In conclusion, the text, the history, and the policy embodied in article first, § 9, all rebut the position of the defendant that an investigatory detention without probable cause cannot pass constitutional muster.9 The defendant’s conviction must stand.

The judgment of the Appellate Court is affirmed.

In this opinion the other justices concurred.

Article first, § 9 of the Connecticut constitution provides: “No person shall be arrested, detained or punished, except in cases clearly warranted by law.”

“[General Statutes] § 14-227a. operation while under the influence OF LIQUOR OR DRUG OR WHILE IMPAIRED BY LIQUOR, (a) OPERATION while under the influence. No person shall operate a motor vehicle while under the influence of intoxicating liquor or any drug or both. A person commits the offense of operating a motor vehicle while under the influence of intoxicating liquor or any drug or both if he operates a motor vehicle on a public highway of this state or on any road of a district organized under the provisions of chapter 105, a purpose of which is the construction and maintenance of roads and sidewalks, or on any private road on which a speed limit has been established in accordance with the provisions of section 14-218a, or in any parking area for ten or more cars or on any school property (1) while under the influence of intoxicating liquor or any drug or both or (2) while the ratio of alcohol in the blood of such person is ten-hundredths of one per cent or more of alcohol, by weight.”

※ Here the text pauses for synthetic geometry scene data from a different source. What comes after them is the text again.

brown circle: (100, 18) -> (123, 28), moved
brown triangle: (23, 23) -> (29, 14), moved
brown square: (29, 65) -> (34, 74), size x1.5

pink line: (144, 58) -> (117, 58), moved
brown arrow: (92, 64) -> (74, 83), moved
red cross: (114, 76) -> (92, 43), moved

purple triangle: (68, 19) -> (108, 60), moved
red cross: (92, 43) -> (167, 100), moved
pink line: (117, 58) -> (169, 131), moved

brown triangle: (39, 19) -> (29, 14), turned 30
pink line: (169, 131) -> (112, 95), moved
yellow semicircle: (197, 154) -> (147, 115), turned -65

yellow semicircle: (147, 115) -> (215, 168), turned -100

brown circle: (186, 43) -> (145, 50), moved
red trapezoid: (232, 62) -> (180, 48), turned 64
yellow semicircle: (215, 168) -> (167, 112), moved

“[General Statutes] § 14-215. operation while registration or LICENSE IS REFUSED, SUSPENDED OR REVOKED, (a) No person to whom an operator’s license has been refused, or whose operator's license or right to operate a motor vehicle in this state has been suspended or revoked, shall operate any motor vehicle during the period of such refusal, suspension or revocation. No person shall operate or cause to be operated any motor vehicle, the registration of which has been refused, suspended or revoked, or any motor vehicle, the right to operate which has been suspended or revoked.”

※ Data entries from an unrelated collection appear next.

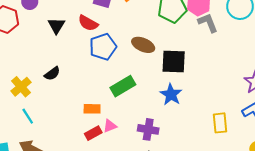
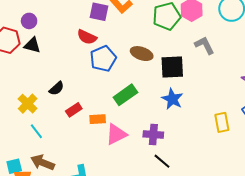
gray L-shape: (208, 23) -> (204, 45), moved
black triangle: (56, 26) -> (32, 45), moved, turned -42
pink triangle: (110, 126) -> (116, 134), size x1.6
red rectangle: (93, 133) -> (74, 110), moved

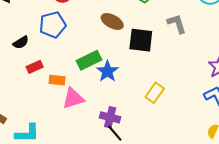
blue pentagon: (103, 59) -> (53, 25), moved
blue star: (172, 99) -> (107, 71), moved
yellow rectangle: (222, 122) -> (155, 93), moved, turned 36
purple cross: (153, 135) -> (110, 117), moved

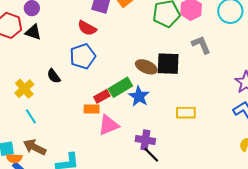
brown ellipse: (112, 21) -> (146, 67), moved
black semicircle: (21, 42) -> (54, 76), turned 91
red rectangle: (35, 67) -> (102, 96), moved
yellow rectangle: (155, 93) -> (186, 113), turned 60

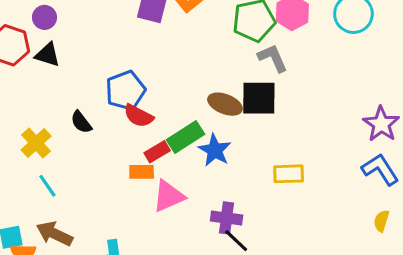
red semicircle: (87, 28) -> (138, 116), moved
gray L-shape: (201, 45) -> (273, 58), moved

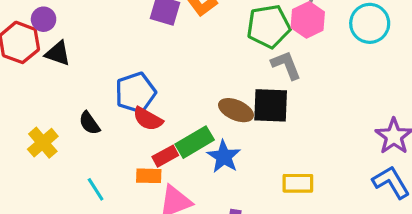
purple circle: (44, 17) -> (44, 19), moved
cyan line: (47, 186) -> (96, 189), moved

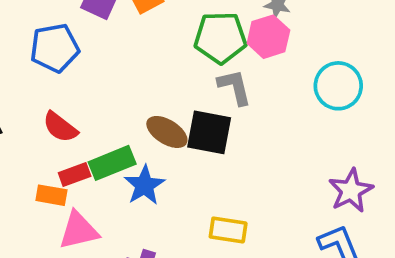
cyan circle: (370, 23) -> (338, 86), moved
blue pentagon: (135, 93) -> (55, 48), moved

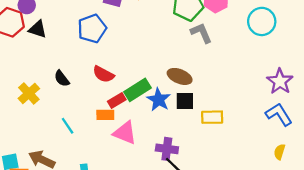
brown ellipse: (167, 132) -> (180, 76), moved
black square: (209, 132) -> (185, 101), moved, size x0.7
pink triangle: (79, 230) -> (125, 133), turned 45

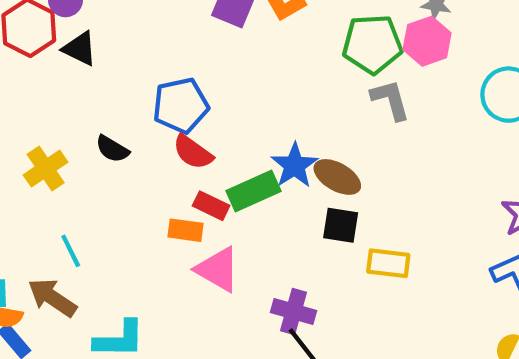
blue pentagon: (92, 29) -> (181, 106), moved
black semicircle: (62, 79) -> (112, 149), turned -30
red rectangle: (117, 100) -> (211, 206), turned 48
blue star: (159, 100) -> (294, 165), moved
cyan line: (68, 126) -> (71, 251), moved

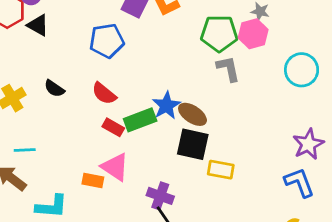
blue pentagon: (181, 106) -> (107, 41), moved
black square: (341, 225) -> (193, 144), size x1.4
orange rectangle: (185, 230) -> (93, 180), moved
cyan line: (71, 251) -> (25, 150), turned -70

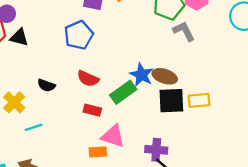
red rectangle: (113, 127) -> (92, 110), moved
cyan line: (25, 150) -> (34, 127), moved
yellow rectangle: (221, 170) -> (199, 100), moved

In the defendant’s appeal to the Appellate Court, he unsuccessfully advanced three grounds for overturning his conviction. In addition to his challenge, under both the federal and the state constitutions, to the admissibility of evidence of his performance on two roadside sobriety tests, he contested the admissibility of opinion evidence offered by two police officers and the propriety of the trial court’s instructions on reasonable doubt.

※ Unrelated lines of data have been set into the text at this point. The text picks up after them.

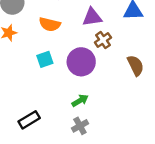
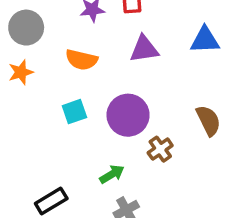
brown cross: (103, 40) -> (160, 149), moved
green arrow: (80, 101) -> (112, 174), moved

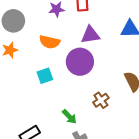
purple circle: (128, 115) -> (80, 62), moved
green arrow: (112, 174) -> (69, 117), turned 77

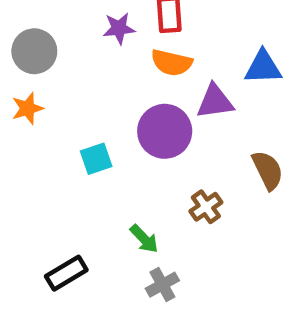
purple triangle: (90, 35) -> (215, 102), moved
orange semicircle: (50, 42) -> (172, 63), moved

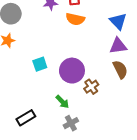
blue triangle: (263, 67) -> (118, 21), turned 48
purple triangle: (215, 102) -> (118, 46), moved
purple circle: (165, 131) -> (72, 71), moved

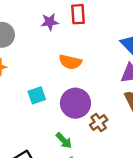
orange semicircle: (75, 19) -> (70, 62), moved

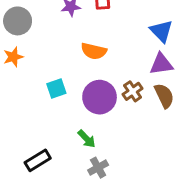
brown cross: (99, 122) -> (133, 91), moved

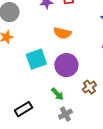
cyan square: (56, 88) -> (36, 59), size x1.5
brown cross: (133, 91) -> (89, 87), moved

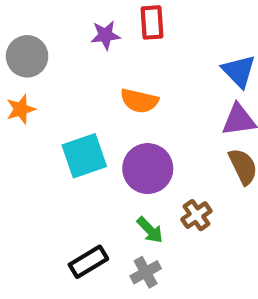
green arrow: (57, 94) -> (150, 230), moved
black rectangle: (23, 109) -> (88, 262), moved

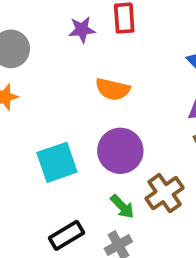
cyan square: (84, 156) -> (57, 162), moved
brown cross: (196, 215) -> (165, 193), size x1.4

Our order on the defendant’s.petition for certification to appeal; State v. Lamme, 212 Conn. 820, 565 A.2d 541 (1989); granted the petition only with respect to the state constitutional law aspect of his claim concerning the admissibility of field sobriety tests. The question we certified is: “What *175standard governs the determination of whether the detention of a criminal defendant is ‘clearly warranted’ under article first, § 9, of the Connecticut constitution?”

“[General Statutes] Sec. 14-96a. lighted lamps and illuminating DEVICES REQUIRED, WHEN. . . .

“(d) Failure to provide lighted lamps and illuminating devices at such time as required by this section shall be an infraction.”

The defendant was asked to perform two sobriety tests: to walk heel to toe in a straight line and to touch his index finger to the tip of his nose with his eyes closed.

By contrast, article first, § 7, of the Connecticut constitution provides constitutional protection from unwarranted searches and seizures. The scope of § 7 is not currently before us in light of the question that we certified. The Appellate Court, however, rejected the defendant’s claim under § 7. State v. Lamme, 19 Conn. App. 594, 600-601, 563 A.2d 1372 (1989).

The present enumeration results from the 1965 constitution’s incorporation of the former article first, § 4, into article seventh.

We note that the timely intervention of the police in this case may well have saved the defendant from facing much more serious charges, as well as possible injury to himself.

In light of the difficulties that attend research into state constitutional law, we commend both counsel for their highly professional and wide ranging briefs in this case.